[Elecraft] EH antenna??
Ron D'Eau Claire
[email protected]
Sat Feb 22 20:13:01 2003
> What's an EH antenna?
>
> Regards,
> Helm. WB2ADT [K2, 2698]
I don't pretend to be an antenna engineer so when I first heard about
them I went looking for information.
There's what claims to be a detailed description at
http://www.eh-antenna.com/documents/EH_ANTENNA_DEFINITION.pdf
I don't know if these are the originators, so I can't say if the is the
definitive write up on the subject.
I read I carefully and decided I was an ol' hound dawg chasing my tail.
It divides antennas into two categories, Hertzian and EH. The "EH" of
course is the "new concept".
They forgot (or didn't know about) Marconi antennas, which were the
first and still possibly the most common antenna in use for
communications today. A Marconi, of course, is fundamentally a 1/4 wave
radiator that uses an "earth image" to resonate. A Hertzian antenna is,
fundamentally, a half wave radiator that operates independently of the
earth. The Hertz is the oldest antenna, of course, being what Hertz
himself used to demonstrate the propagation of electromagnetic waves.

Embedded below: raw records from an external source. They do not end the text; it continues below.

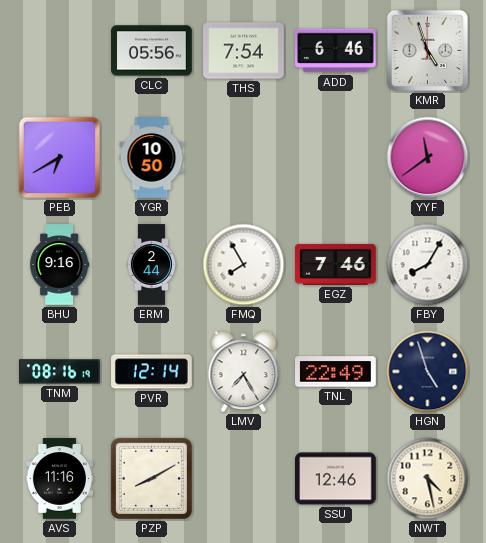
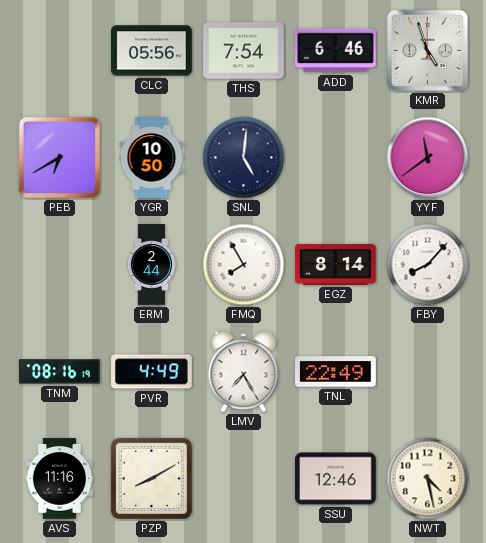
SNL: none -> 5:01
BHU: 9:16 -> none
EGZ: 7:46 -> 8:14
FBY: 8:05 -> 8:07
PVR: 12:14 -> 4:49
HGN: 4:57 -> none
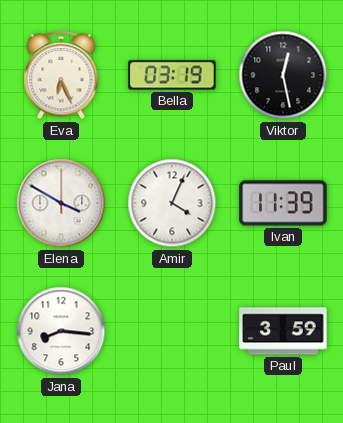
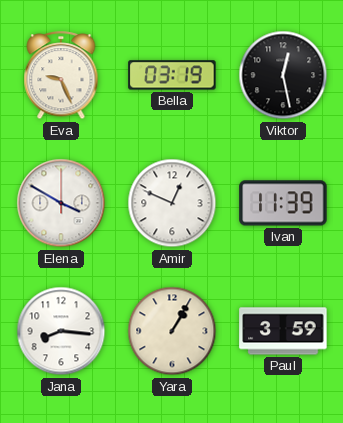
Eva: 6:26 -> 9:26
Amir: 4:04 -> 12:49
Yara: none -> 1:05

The problem is that Hertzian antennas become very big at low
frequencies. Hertz used a half-wave loop at about 50 MHz for his
experiments.
Marconi invented the idea of using a 1/4 wave radiator working against
ground because he needed, to get the range he wanted with the technology
available to him, to work at wavelength in the hundreds of meters. Makes
for a HUGE loop to carry around.
Back to the EH, then. Reading the description, it claims to be a Hertz
antenna with a special phase shift network added. This phase shift
network exactly offsets the "j" factor in the input impedance to the
antenna.
That's good. But it's not new! It's what we ALL do when we adjust an
antenna or the ATU. When we adjust an antenna (or our ATU clicks us to
an SWR of 1:1) all we are doing is compensating for the inherent "j"
factor (capacitive or inductive reactance) so the antenna will take
power efficiently.
If you don't recognize the term "j-factor" it's the complex or reactive
part of any impedance. An impedance is written as R j(X) where "R" is
the resistive part of the impedance and the "X" is the reactive part.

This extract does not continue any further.